Cabría preguntarse, en fin, si estamos ante otra generación perdida o, mejor dicho, echada a perder, glosando el rótulo empleado por Carlos Pardo en uno de sus libros. Para aventurar una respuesta debemos partir de la premisa de que se ha producido una transición desde la ruptura estética de la primera década del siglo xxi —por más que fuera, en la mayoría de los casos, una «revuelta silenciosa»— hasta una rehumanización lírica que exhibe diferentes rostros. Las obras publicadas por los deshabitados y sus compañeros de viaje en los años diez de este siglo no se limitan a reproducir el sempiterno debate entre pureza y revolución, sino que dibujan un escenario poliédrico donde coexisten la reactivación del compromiso, el cuestionamiento de la identidad y la codificación simbólica del mundo.
PROPUESTAS CÍVICAS: ENTRE LA INDIGNACIÓN Y EL COMPROMISO
Si hubiera que destacar un acontecimiento generacional con capacidad para aglutinar a los poetas de 2000, ese sería el 15M. El movimiento surgido a raíz de las manifestaciones del 15 de mayo de 2011 en la Puerta del Sol plasmaba la voluntad de reconquistar la esfera pública.
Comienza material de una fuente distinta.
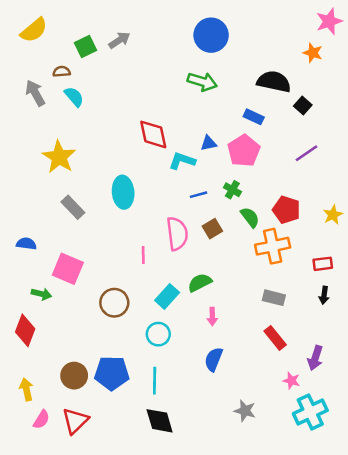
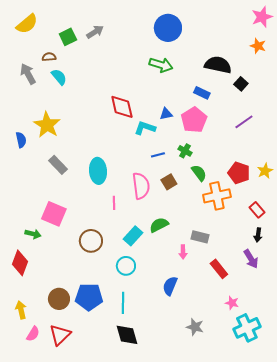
orange star: (313, 53) -> (258, 46), moved
cyan ellipse: (123, 192) -> (98, 171), moved
red pentagon: (286, 210) -> (239, 173), moved
blue semicircle: (26, 244) -> (21, 140), moved, turned 70
red rectangle: (323, 264) -> (257, 210), turned 56
gray rectangle: (274, 298) -> (200, 237), moved
pink arrow: (212, 317) -> (183, 252), moved
purple arrow: (315, 358) -> (251, 259), moved, turned -48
Como apunta César Rendueles, una convocatoria informal, que «parecía más un flash mob que otra cosa», evolucionó hasta convertirse en una corriente que asumía buena parte del programa anticapitalista contemporáneo: «Por primera vez los argumentos políticos […] ocupaban el espacio simbólico explosivo que en las últimas décadas habían acaparado los politonos, la ropa ridícula y extremadamente cara, el fútbol, la pornografía casera y los vídeos sobre gatos» (Rendueles, 2013: 193). La protesta pacífica del 15M, conectada a la batería de las redes sociales y difundida con amplia cobertura en plataformas, foros y blogs, reflejaba los presupuestos de un «activismo mediático», al tiempo que exigía una intervención directa en las asambleas ciudadanas y en los campamentos que, desde el epicentro madrileño, crecieron y se multiplicaron en las siguientes semanas, al punto de que casi todas las ciudades españolas tuvieron su 15M a pequeña escala y tamaño natural. El clamor popular que solicitaba una democracia más participativa, en un entorno caracterizado por el bipartidismo, funcionó como catalizador de un descontento en el que se vieron reconocidos diversos sectores y espectros generacionales: desde los antiguos militantes antifranquistas, sorprendidos por la virulencia de una crisis tentacular, hasta los jóvenes que habían empezado a troquelar su horizonte de expectativas sobre el viejo eslogan No future.